Entonces el silencio se alargó y las miradas de uno y de otro se acortaron, asfixiando delatores suspiros. Miliano ya había experimentado esa sensación en el pasado con primos y amigos cuando iba por las blancas jícamas al campo, cuando cortaba en la negra zafra y cuando comía el carnoso guamúchil, pero el “qué dirán” había agarrado bien la rienda del deseo brioso que bullía en su sangre. En cambio Nachito, se las sabía de todas todas, tenía todo un camino andado hacia adelante y de reversa, su mirada retó a Miliano como diciendo “yo sé que quieres algo más”. Miliano, por primera vez en su vida de macho, titubeó.
Nachito levantó la voz:
—Te equivocas, yo soy tan hombre como tú y te lo puedo demostrar en cualquier campo. Miliano lo miró desafiante, era la primera vez que, como hombre, se le ponían al brinco. —A mí me gustan hombrecitos que sepan tirar, montar a caballo y lazar un becerro —Nachito lo miró retándolo:
—A mí me gustan que fumen buenos puros, beban el mejor coñac y vistan los mejores trajes charros, ¿no es eso ser hombre?

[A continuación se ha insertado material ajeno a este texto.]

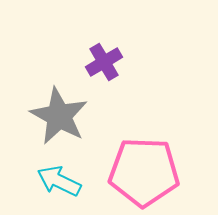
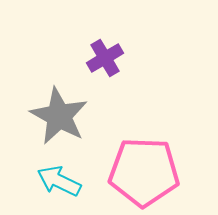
purple cross: moved 1 px right, 4 px up
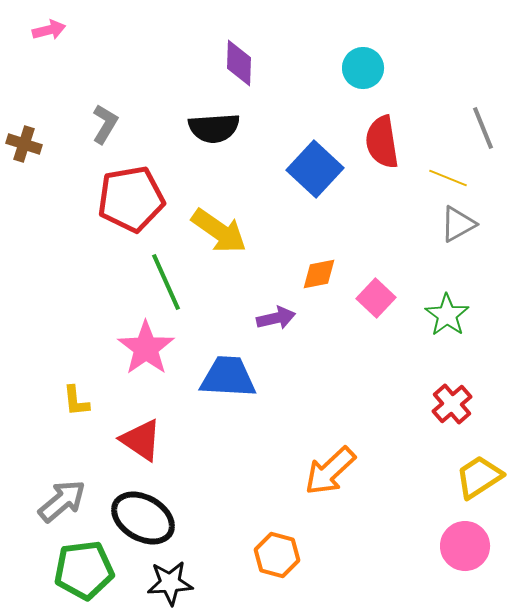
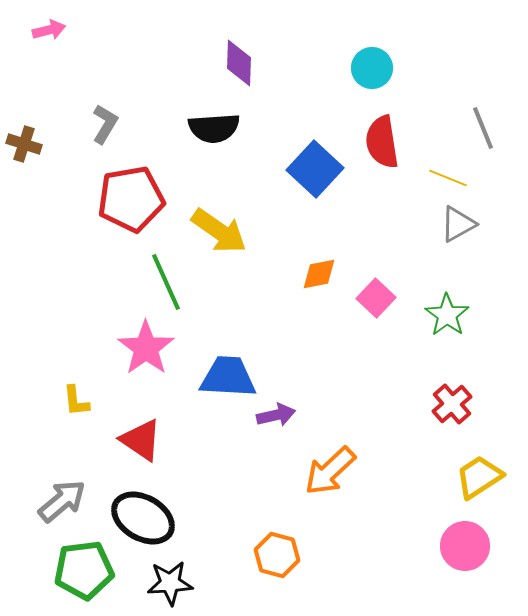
cyan circle: moved 9 px right
purple arrow: moved 97 px down
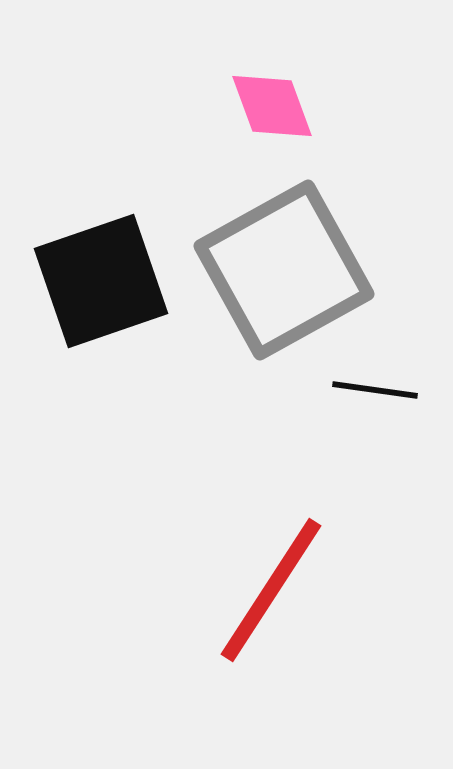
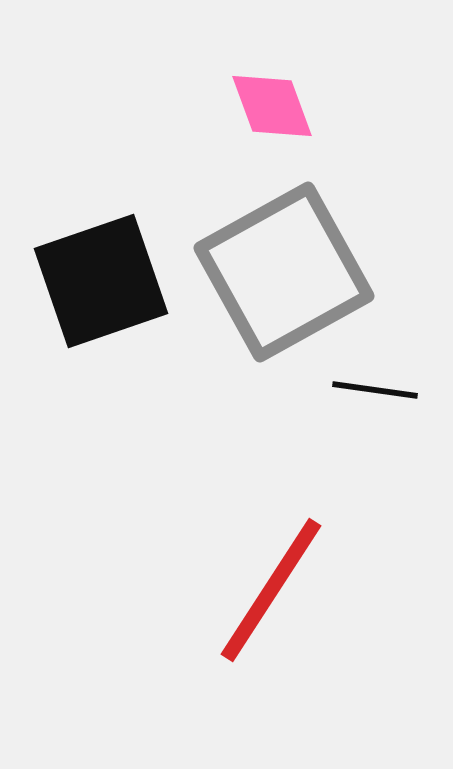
gray square: moved 2 px down
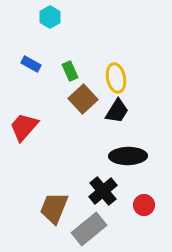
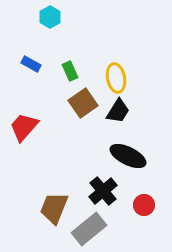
brown square: moved 4 px down; rotated 8 degrees clockwise
black trapezoid: moved 1 px right
black ellipse: rotated 27 degrees clockwise
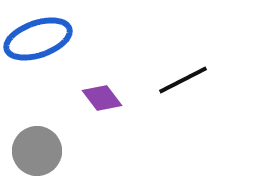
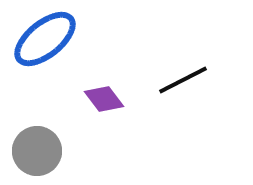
blue ellipse: moved 7 px right; rotated 20 degrees counterclockwise
purple diamond: moved 2 px right, 1 px down
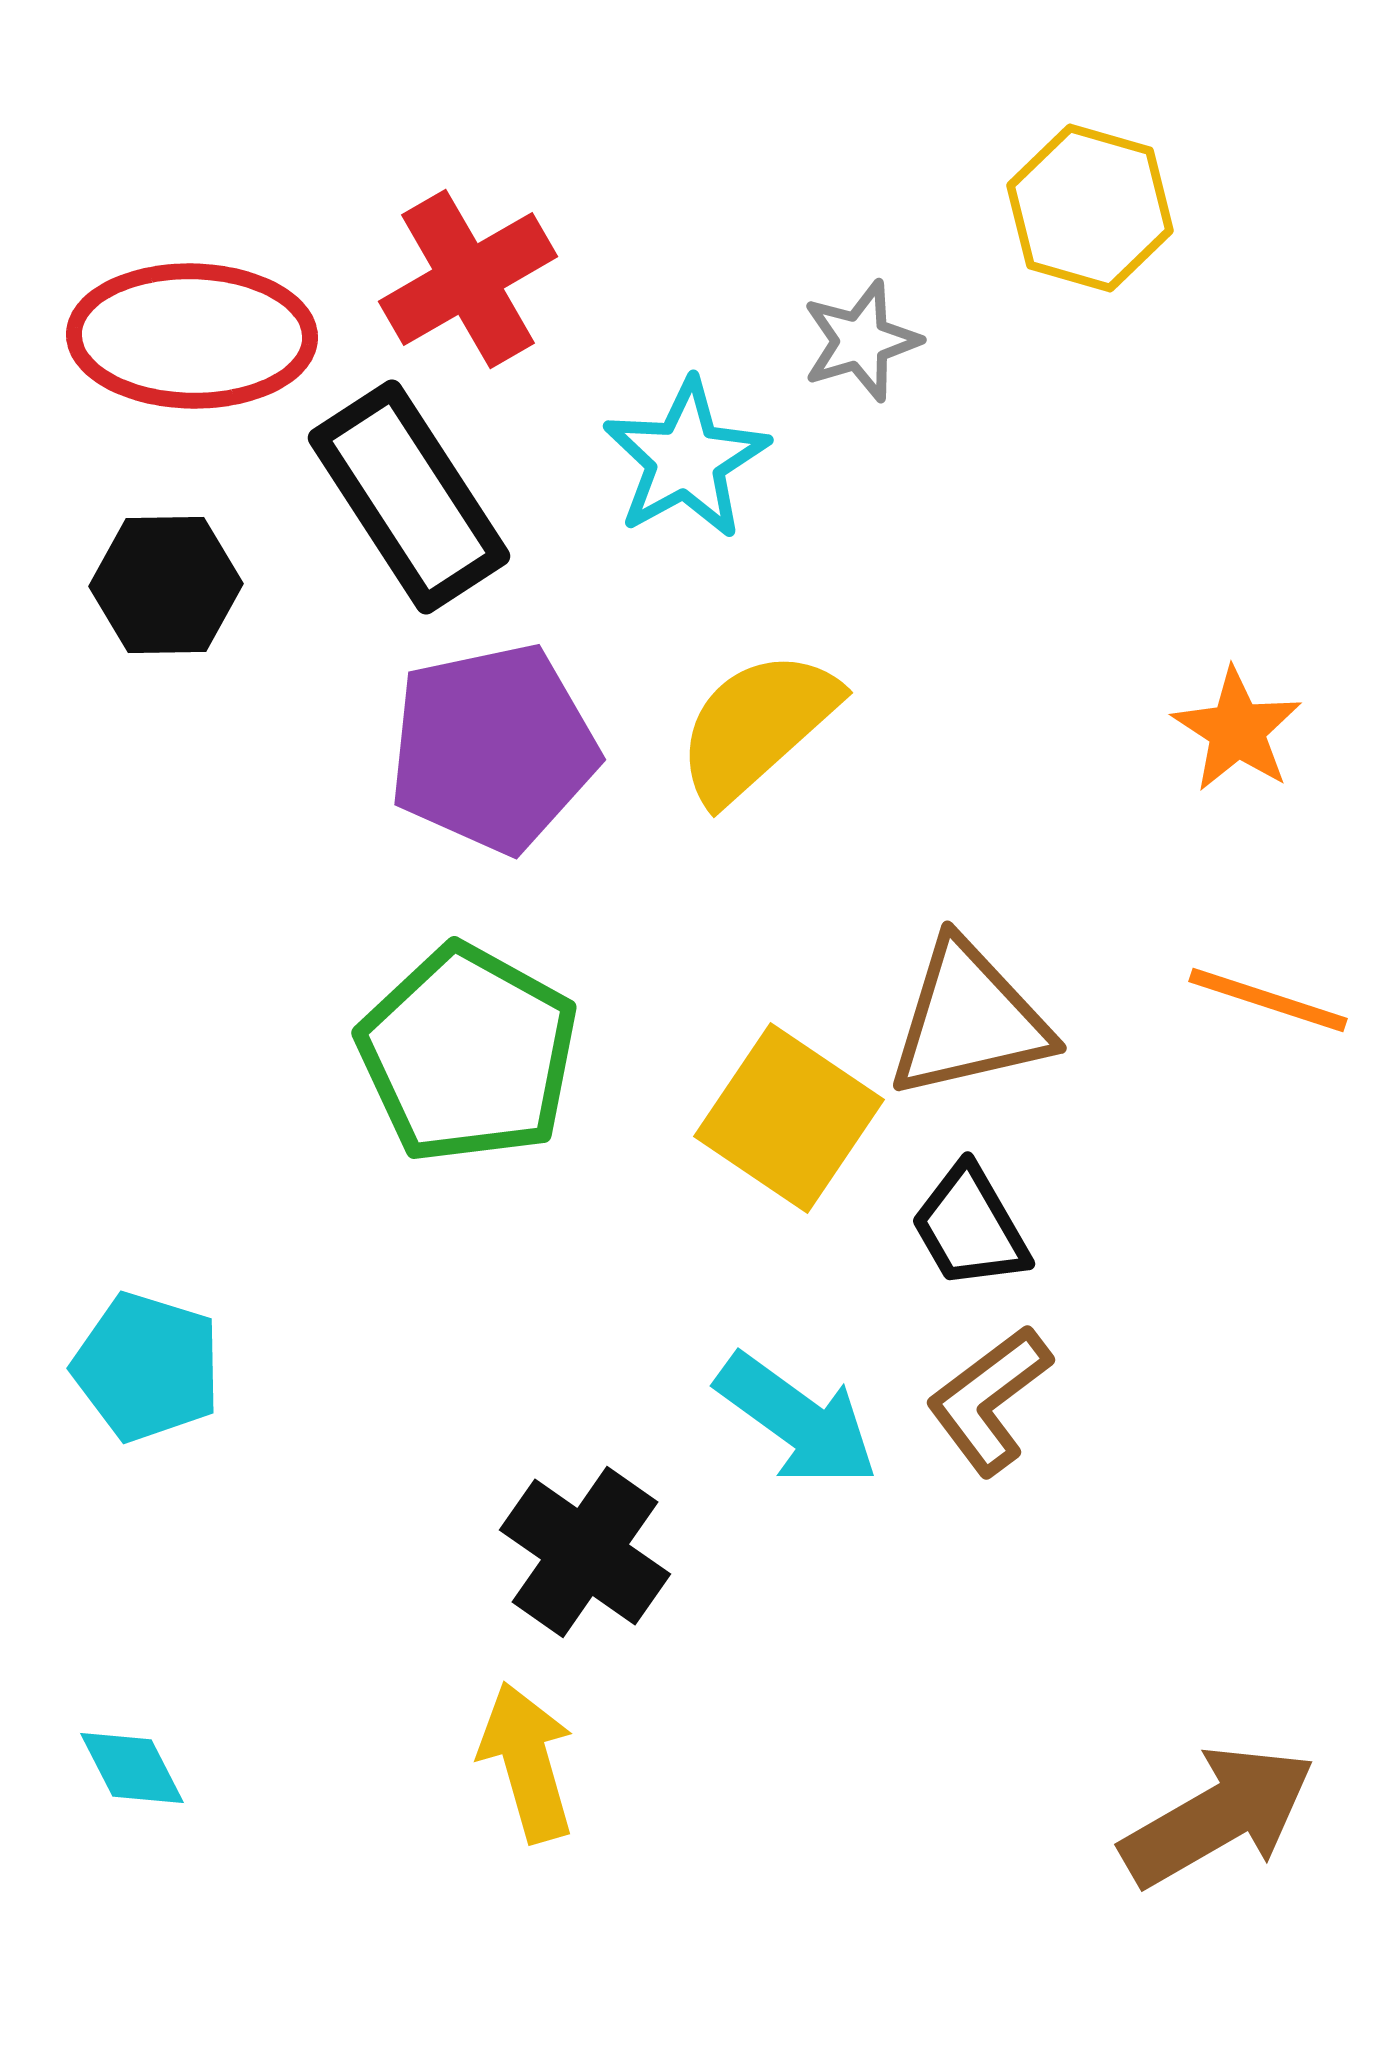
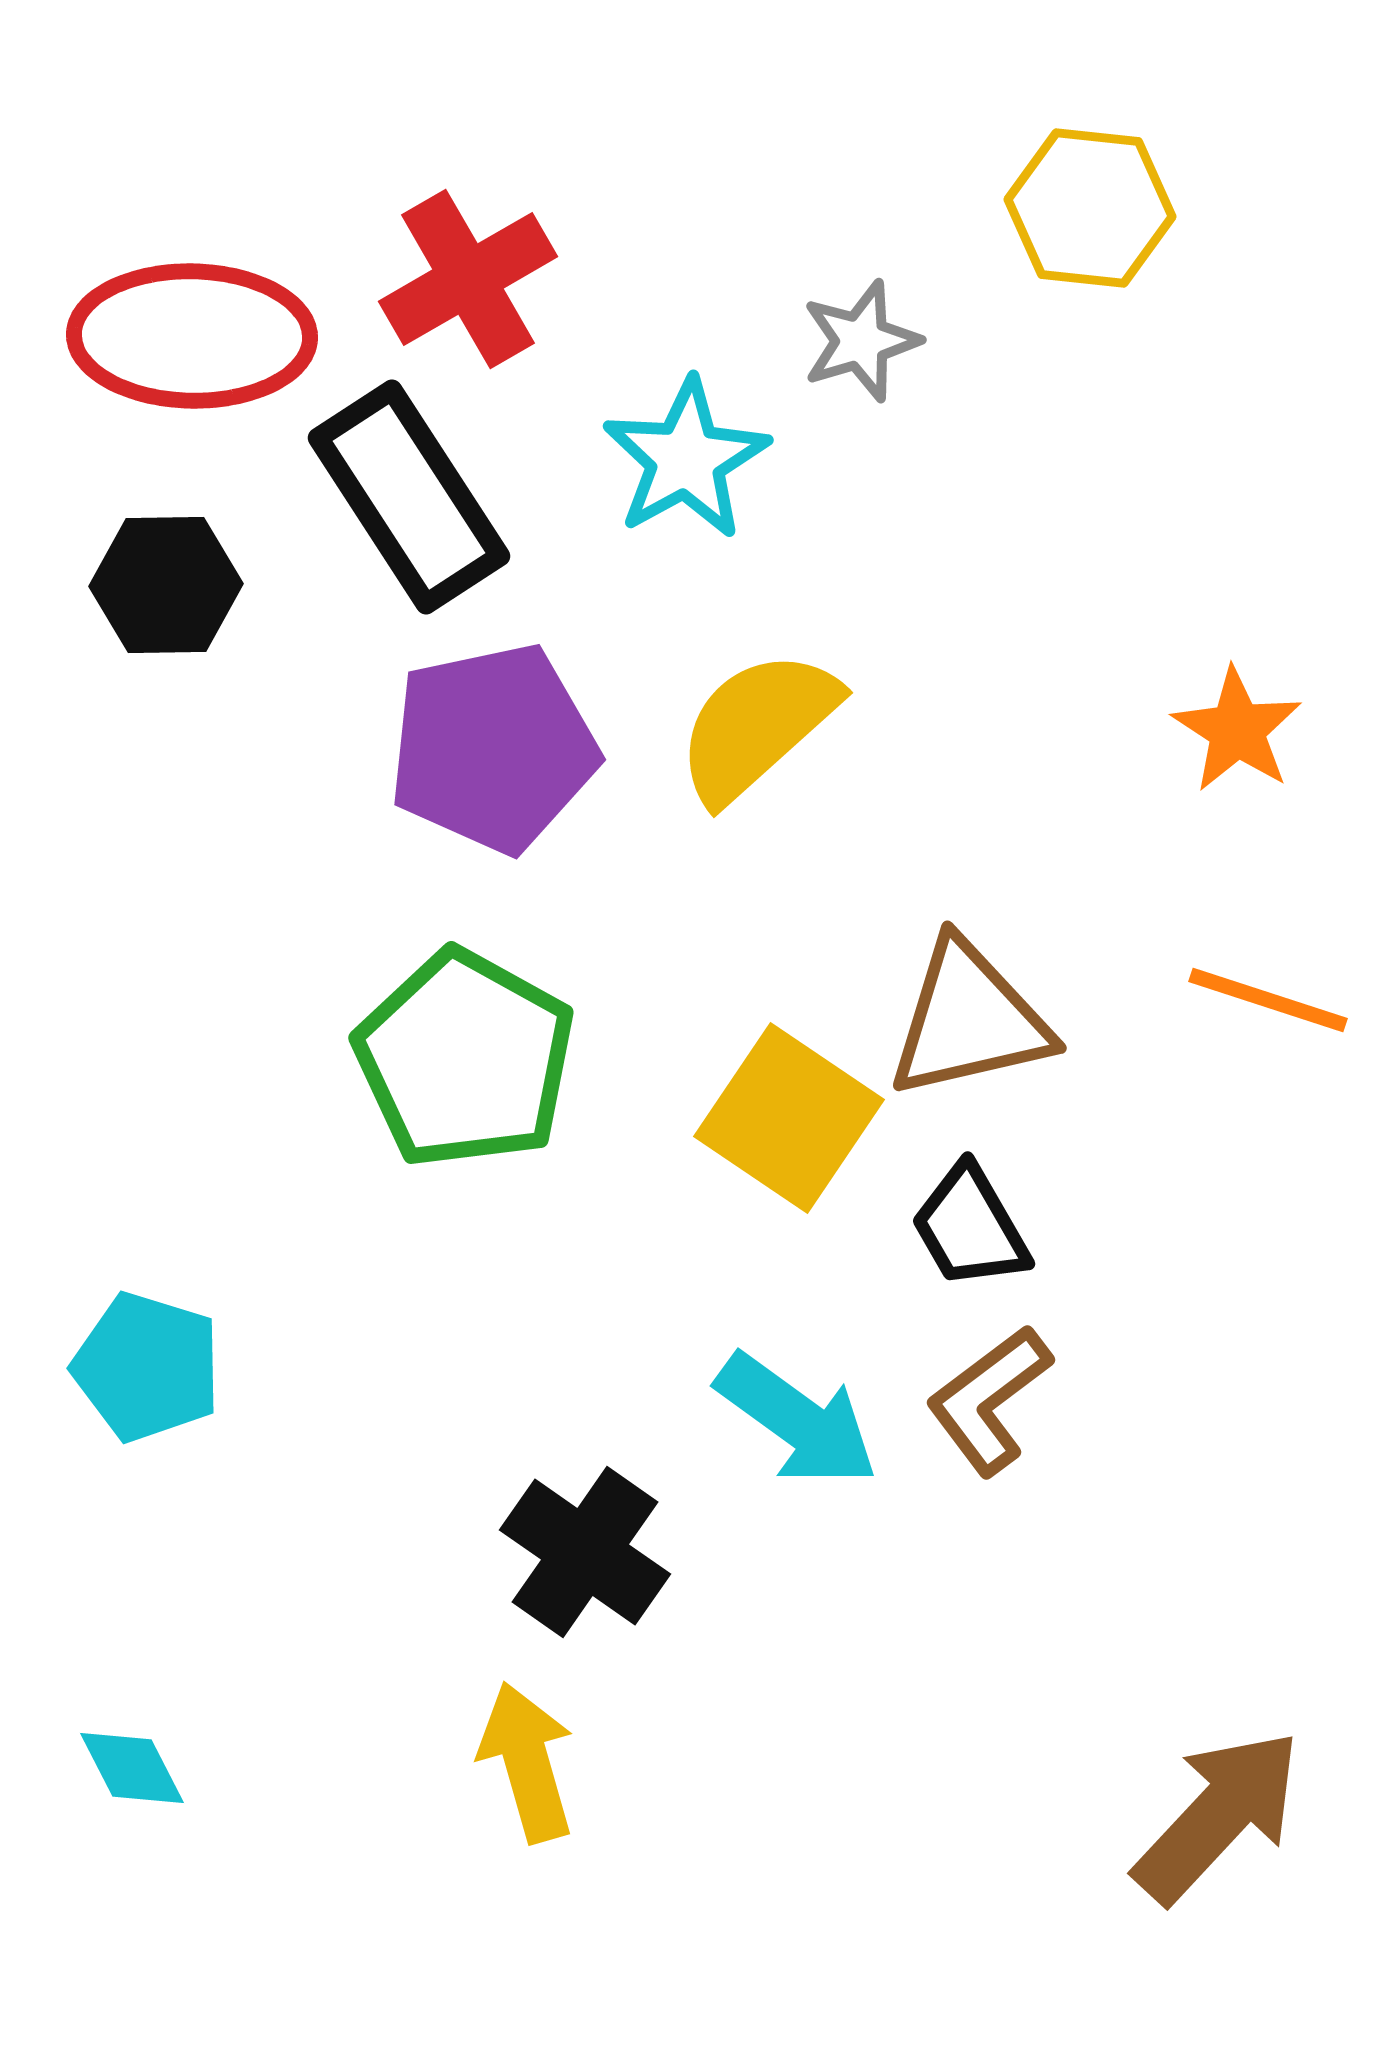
yellow hexagon: rotated 10 degrees counterclockwise
green pentagon: moved 3 px left, 5 px down
brown arrow: rotated 17 degrees counterclockwise
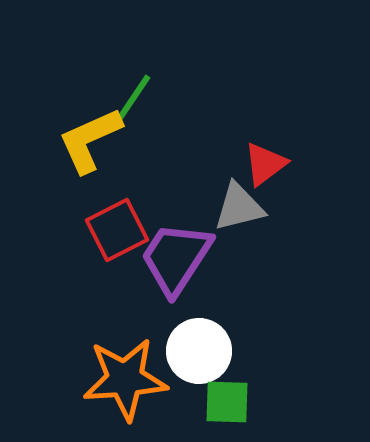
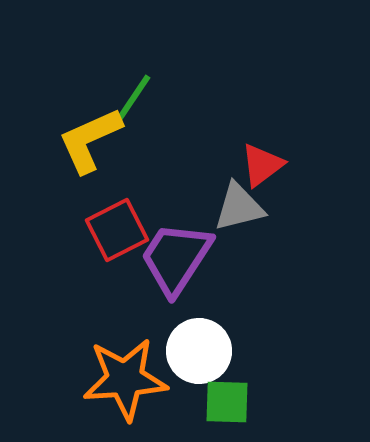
red triangle: moved 3 px left, 1 px down
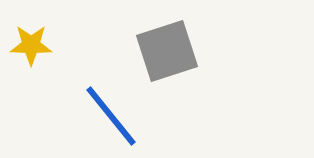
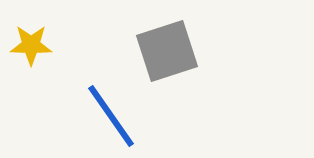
blue line: rotated 4 degrees clockwise
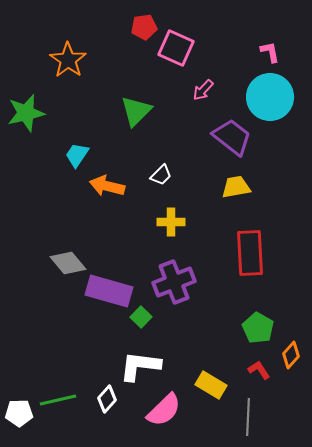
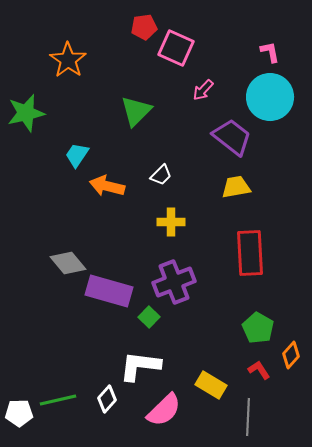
green square: moved 8 px right
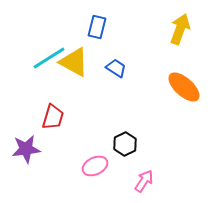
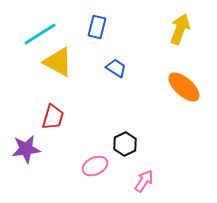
cyan line: moved 9 px left, 24 px up
yellow triangle: moved 16 px left
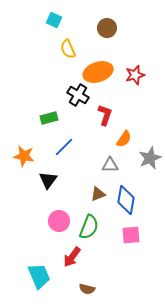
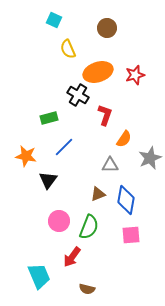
orange star: moved 2 px right
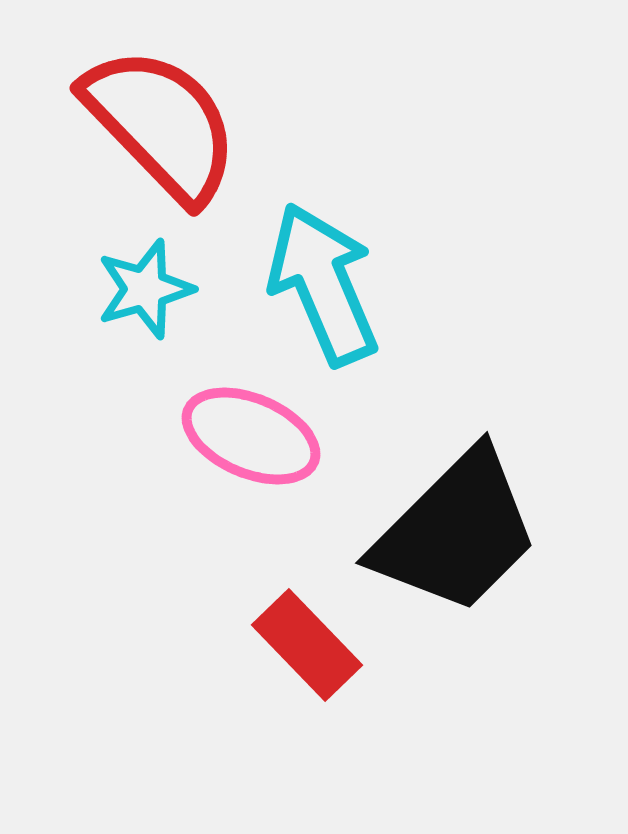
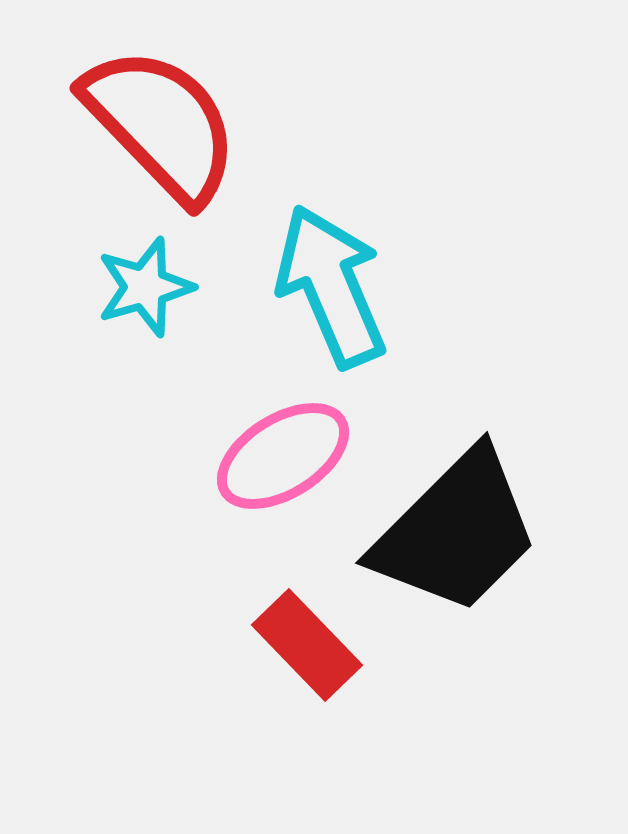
cyan arrow: moved 8 px right, 2 px down
cyan star: moved 2 px up
pink ellipse: moved 32 px right, 20 px down; rotated 55 degrees counterclockwise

Miliano se rascó la cabeza y no tuvo más remedio que aceptar que eso también era ser hombre.
—¡Chinga! Pos tiene razón.
Así dos hombres, muy hombres, se encontraron por primera vez en la Axocoche completamente desnudos y en espera de saber quién era el más hombre de los dos. La Linda y la linda manita púrpura del pecho de Miliano se unieron de esa manera.